# Looking for low profile AM helmet suggestions



## Mapkos13 (Mar 5, 2004)

Had a Giro E2 at one time but went to the road. Now that I'm back in the woods I'm looking for a helmet that's not like a huge pumpkin on your head! 

If anyone has a suggestion for a nice small looking helmet that would be awesome. 

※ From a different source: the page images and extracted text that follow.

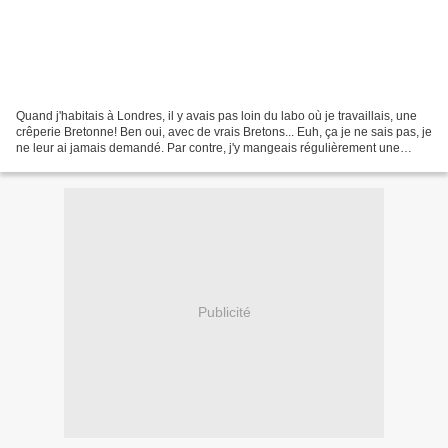
Quand j'habitais à Londres, il y avais pas loin du labo où je travaillais, une
crêperie Bretonne! Ben oui, avec de vrais Bretons... Euh, ça je ne sais pas, je
ne leur ai jamais demandé. Par contre, j'y mangeais régulièrement une
galette aux champignons...
Publicité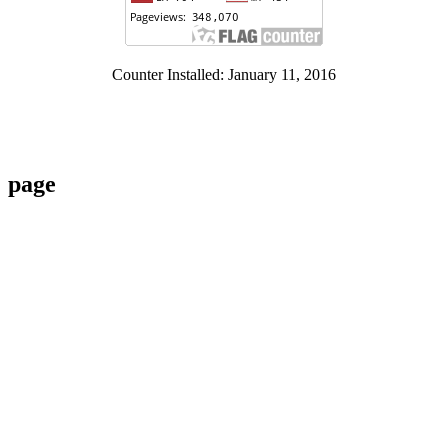
Counter Installed: January 11, 2016
page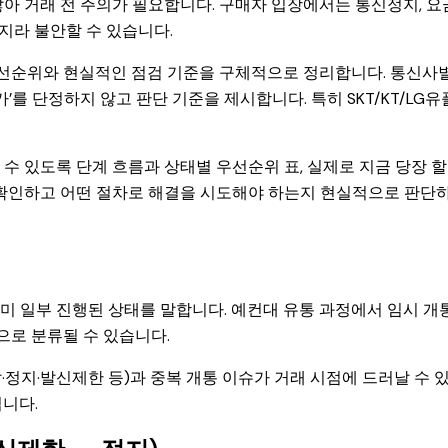
아 거래 전 주의가 필요합니다. 구매자 입장에서는 통신정지, 요
가지라 불안할 수 있습니다.
 우선순위와 현실적인 점검 기준을 구체적으로 정리합니다. 통신사
를 단정하지 않고 판단 기준을 제시합니다. 특히 SKT/KT/LG유
 수 있도록 단계 흐름과 상태별 우선순위 표, 실제로 지금 당장 할
 확인하고 어떤 절차로 해결을 시도해야 하는지 현실적으로 판단
미 일부 진행된 상태를 말합니다. 예컨대 유통 과정에서 임시 개
로 분류될 수 있습니다.
정지·발신제한 등)과 중복 개통 이슈가 거래 시점에 드러날 수 
니다.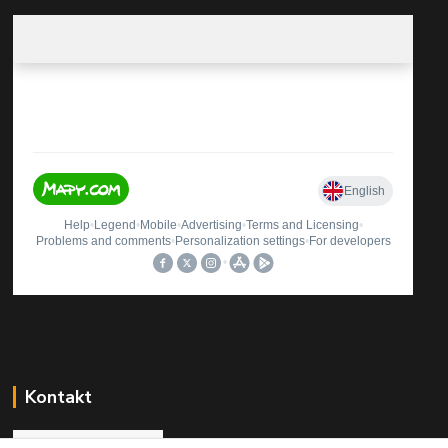
Kontakt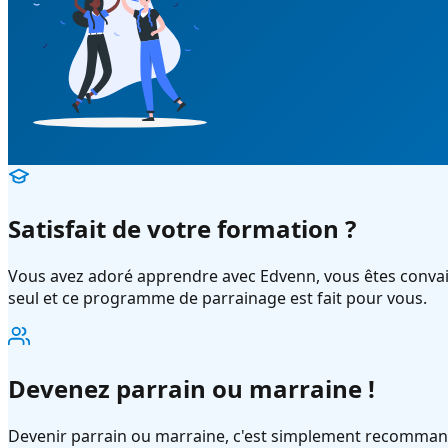
Satisfait de votre formation ?
Vous avez adoré apprendre avec Edvenn, vous êtes convain
seul et ce programme de parrainage est fait pour vous.
Devenez parrain ou marraine !
Devenir parrain ou marraine, c'est simplement recomman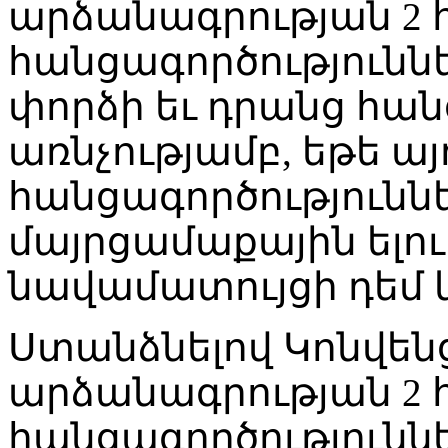
արձանագրության 2
հանցագործությունն
փորձի եւ դրանց հա
առնչությամբ, եթե այ
հանցագործությունն
մայրցամաքային ելո
նավամատույցի դեմ 
Ստանձնելով Կոնվենց
արձանագրության 2
հանցագործությունն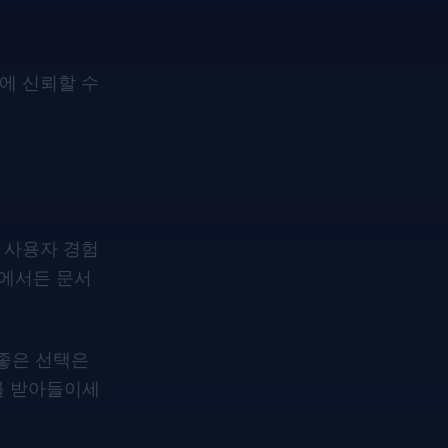
분에 신뢰할 수
 사용자 경험
황에서든 문서
좋은 선택은
를 받아들이세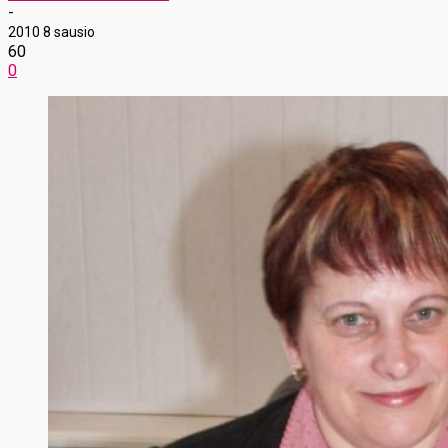
-
2010 8 sausio
60
0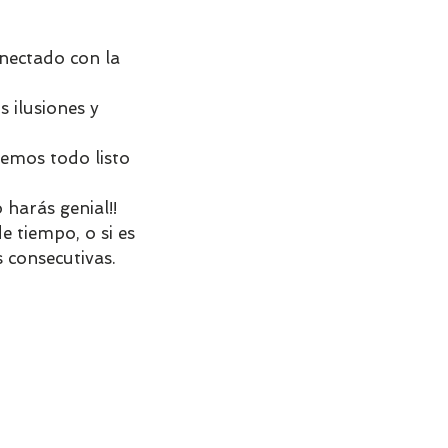
nectado con la
 ilusiones y
remos todo listo
harás genial!!
e tiempo, o si es
 consecutivas.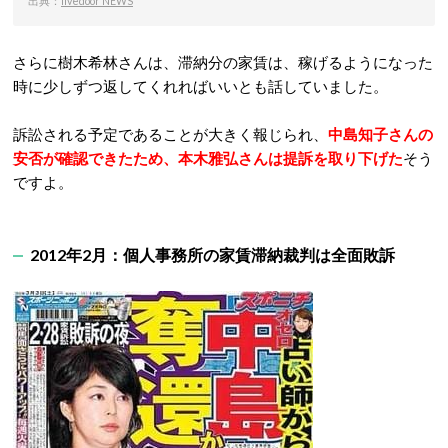
出典：
livedoor NEWS
さらに樹木希林さんは、滞納分の家賃は、稼げるようになった
時に少しずつ返してくれればいいとも話していました。
訴訟される予定であることが大きく報じられ、
中島知子さんの
安否が確認できたため、本木雅弘さんは提訴を取り下げた
そう
ですよ。
2012年2月：個人事務所の家賃滞納裁判は全面敗訴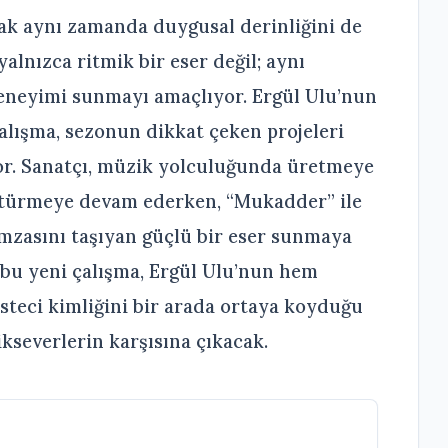
cak aynı zamanda duygusal derinliğini de
alnızca ritmik bir eser değil; aynı
eneyimi sunmayı amaçlıyor. Ergül Ulu’nun
lışma, sezonun dikkat çeken projeleri
r. Sanatçı, müzik yolculuğunda üretmeye
ştürmeye devam ederken, “Mukadder” ile
imzasını taşıyan güçlü bir eser sunmaya
 bu yeni çalışma, Ergül Ulu’nun hem
teci kimliğini bir arada ortaya koyduğu
kseverlerin karşısına çıkacak.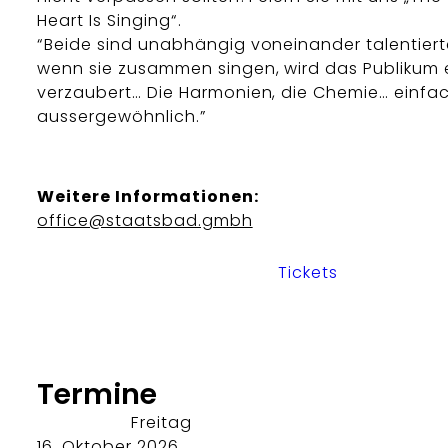
Heart Is Singing“.
“Beide sind unabhängig voneinander talentiert
wenn sie zusammen singen, wird das Publikum e
verzaubert… Die Harmonien, die Chemie… einfa
aussergewöhnlich.”
Weitere Informationen:
office@staatsbad.gmbh
Tickets
Termine
Freitag
16. Oktober 2026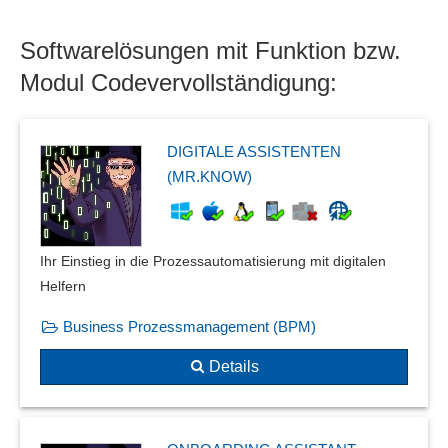
Namensraum-Management
Softwarelösungen mit Funktion bzw.
No-Code Development Platform
No-Code Editor
Modul Codevervollständigung:
Parameteroptimierung
Plattformen
QR-Code
DIGITALE ASSISTENTEN
Realisierungsunterstützung
(MR.KNOW)
Refaktorierung
reguläre Ausdrücke
Releaseplanung
Ihr Einstieg in die Prozessautomatisierung mit digitalen
Remote-Development
Helfern
Repository
Business Prozessmanagement (BPM)
Routing
Runtime-Versionen
Details
Softwaredesign
Speicherüberwachung
Sprach- und Inhaltsvarianten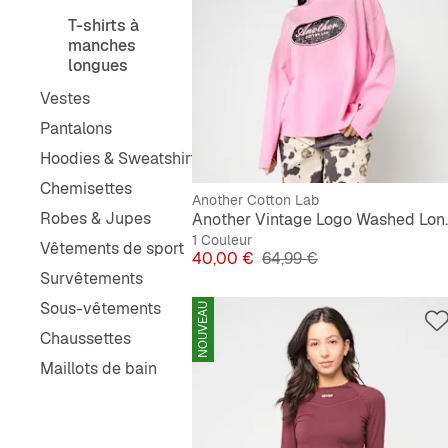
T-shirts à
manches
longues
Vestes
Pantalons
Hoodies & Sweatshirts
Chemisettes
Another Cotton Lab
Robes & Jupes
Another Vint
1 Couleur
Vêtements de sport
Prix
Prix original
40,00 €
64,99 €
Survêtements
Sous-vêtements
NOUVEAU
Chaussettes
Maillots de bain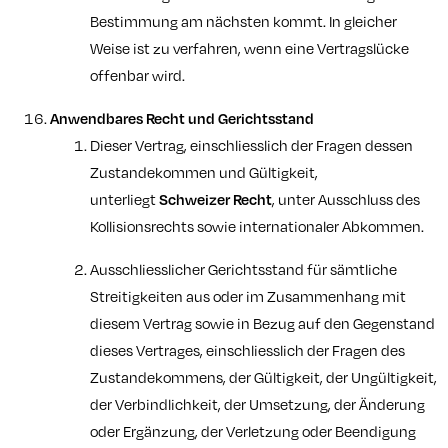
Bestimmung am nächsten kommt. In gleicher
Weise ist zu verfahren, wenn eine Vertragslücke
offenbar wird.
Anwendbares Recht und Gerichtsstand
Dieser Vertrag, einschliesslich der Fragen dessen
Zustandekommen und Gültigkeit,
unterliegt
Schweizer Recht
, unter Ausschluss des
Kollisionsrechts sowie internationaler Abkommen.
Ausschliesslicher Gerichtsstand für sämtliche
Streitigkeiten aus oder im Zusammenhang mit
diesem Vertrag sowie in Bezug auf den Gegenstand
dieses Vertrages, einschliesslich der Fragen des
Zustandekommens, der Gültigkeit, der Ungültigkeit,
der Verbindlichkeit, der Umsetzung, der Änderung
oder Ergänzung, der Verletzung oder Beendigung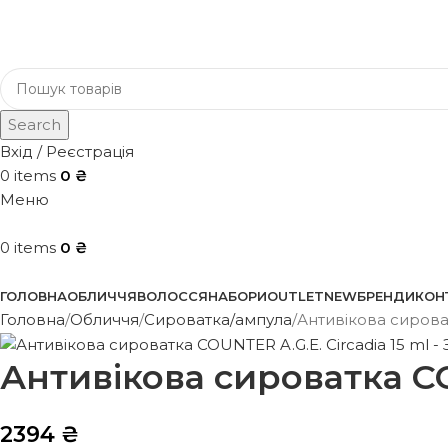
Search
Вхід / Реєстрація
0
items
0
₴
Меню
0
items
0
₴
Каталог
ГОЛОВНА
ОБЛИЧЧЯ
ВОЛОССЯ
НАБОРИ
OUTLET
NEW
БРЕНДИ
КОН
Головна
Обличчя
Сироватка/ампула
Антивікова сироват
Антивікова сироватка CO
2394
₴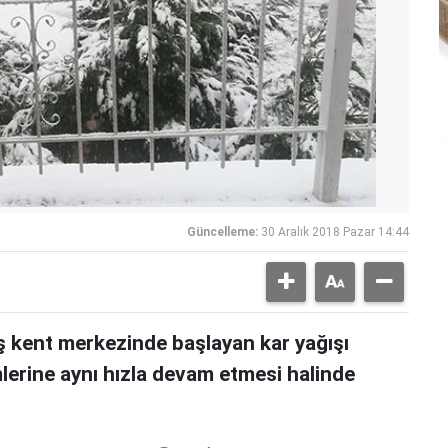
Güncelleme:
30 Aralık 2018 Pazar 14:44
 kent merkezinde başlayan kar yağışı
lerine aynı hızla devam etmesi halinde
r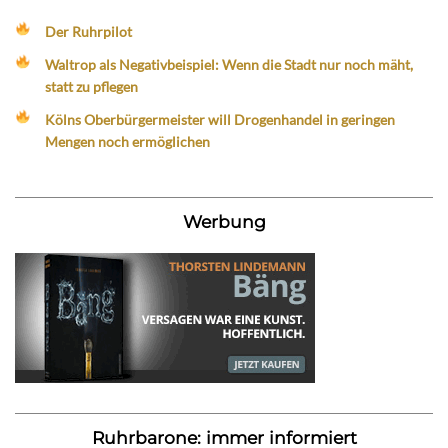
Der Ruhrpilot
Waltrop als Negativbeispiel: Wenn die Stadt nur noch mäht,
statt zu pflegen
Kölns Oberbürgermeister will Drogenhandel in geringen
Mengen noch ermöglichen
Werbung
Ruhrbarone: immer informiert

My head measures 22.5" btw. 

I liked the E2 but smaller profile would be even better

Thanks for the input!


----------



## ronyc (Aug 27, 2008)

I have my eye on this one:

Giro Feature Helmet from Hucknroll.com


----------



## Pike14 (Mar 22, 2011)

Love my Fox Flux. Great coverage and awesome fit. I come from a road background and it feels just like most of my road helmets used to. Excellent helmet and you can find them pretty cheap right now.


----------



## happyriding (May 9, 2008)

Pike14 said:


> Love my Fox Flux. Great coverage and awesome fit. I come from a road background and it feels just like most of my road helmets used to. Excellent helmet and you can find them pretty cheap right now.


+1. I think my Fox Flux is a nicer helmet than my pricier road helmets. It fits better, and the details are nicer, for instance the pads don't delaminate after one month.


----------